Alberta Health spokesperson Matthew Grant says “with the growing number of Albertans… and with the growing number of services we heard that some people are finding it difficult to get a way-point into the system. And so what these advocates will be able to do is… ensure that they are directed to the appropriate place. They’ll help them navigate and they’ll also be able to take on certain questions and queries should the system not have the appropriate mechanism in place.”

MLA Heather Forsyth health critic for the Wildrose party argues the government should reduce the roadblocks in the health care system rather than appoint advocates to help people navigate it.

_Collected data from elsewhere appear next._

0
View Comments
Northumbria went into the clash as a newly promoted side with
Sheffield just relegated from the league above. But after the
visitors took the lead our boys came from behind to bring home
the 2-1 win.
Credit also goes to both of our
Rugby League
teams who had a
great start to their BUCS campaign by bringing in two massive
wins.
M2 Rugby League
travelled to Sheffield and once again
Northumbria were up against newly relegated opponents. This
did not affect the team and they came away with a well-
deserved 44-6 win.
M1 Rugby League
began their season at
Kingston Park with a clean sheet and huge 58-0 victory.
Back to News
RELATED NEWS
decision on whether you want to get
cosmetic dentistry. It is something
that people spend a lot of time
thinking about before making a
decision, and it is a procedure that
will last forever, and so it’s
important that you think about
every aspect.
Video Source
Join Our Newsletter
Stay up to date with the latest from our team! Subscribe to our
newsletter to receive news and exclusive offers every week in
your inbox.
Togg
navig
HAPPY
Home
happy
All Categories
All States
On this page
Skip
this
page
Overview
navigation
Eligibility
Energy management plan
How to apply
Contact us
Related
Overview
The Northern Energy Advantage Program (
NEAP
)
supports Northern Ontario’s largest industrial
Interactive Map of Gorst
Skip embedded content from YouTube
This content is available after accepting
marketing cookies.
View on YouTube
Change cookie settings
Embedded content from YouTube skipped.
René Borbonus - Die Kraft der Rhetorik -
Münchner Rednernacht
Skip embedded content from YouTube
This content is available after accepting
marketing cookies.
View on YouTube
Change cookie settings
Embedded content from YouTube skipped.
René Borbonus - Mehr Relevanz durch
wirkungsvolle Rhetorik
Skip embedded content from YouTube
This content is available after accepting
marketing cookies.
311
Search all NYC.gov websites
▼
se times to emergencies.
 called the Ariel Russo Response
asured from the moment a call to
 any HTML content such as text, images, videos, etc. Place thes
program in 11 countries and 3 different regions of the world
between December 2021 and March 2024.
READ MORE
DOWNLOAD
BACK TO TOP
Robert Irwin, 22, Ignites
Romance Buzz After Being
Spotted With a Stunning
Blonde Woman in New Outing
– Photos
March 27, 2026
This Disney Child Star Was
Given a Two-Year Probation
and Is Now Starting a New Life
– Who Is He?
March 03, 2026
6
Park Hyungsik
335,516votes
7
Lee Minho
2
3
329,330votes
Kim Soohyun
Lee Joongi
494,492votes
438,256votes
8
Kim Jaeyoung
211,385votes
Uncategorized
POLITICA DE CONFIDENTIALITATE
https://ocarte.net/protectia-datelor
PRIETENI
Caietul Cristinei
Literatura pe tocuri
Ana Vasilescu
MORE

“What I’ve been told by Albertans is the fact that it’s the government that has made it difficult to navigate” Forsyth says. “I’m hearing just even to try to figure out where to order toilet paper is confusing let alone trying to find out about more important issues that are important to Albertans. It’s just chaotic and no one knows who to report to.

“They’re not dealing with the problems in the system. That’s access that’s opening up more OR spaces so more surgeries can be done that’s hiring more doctors…. The minister was very clear that this did not deal with access and that’s the number 1 concern with Albertans” says Forsyth.

The Alberta government has appointed a number of public advocates in recent years to deal with accessing government services and investigating problems. In addition to the three health-related advocates there is also a utilities consumer advocate child and youth advocate farmers advocate and property rights advocate.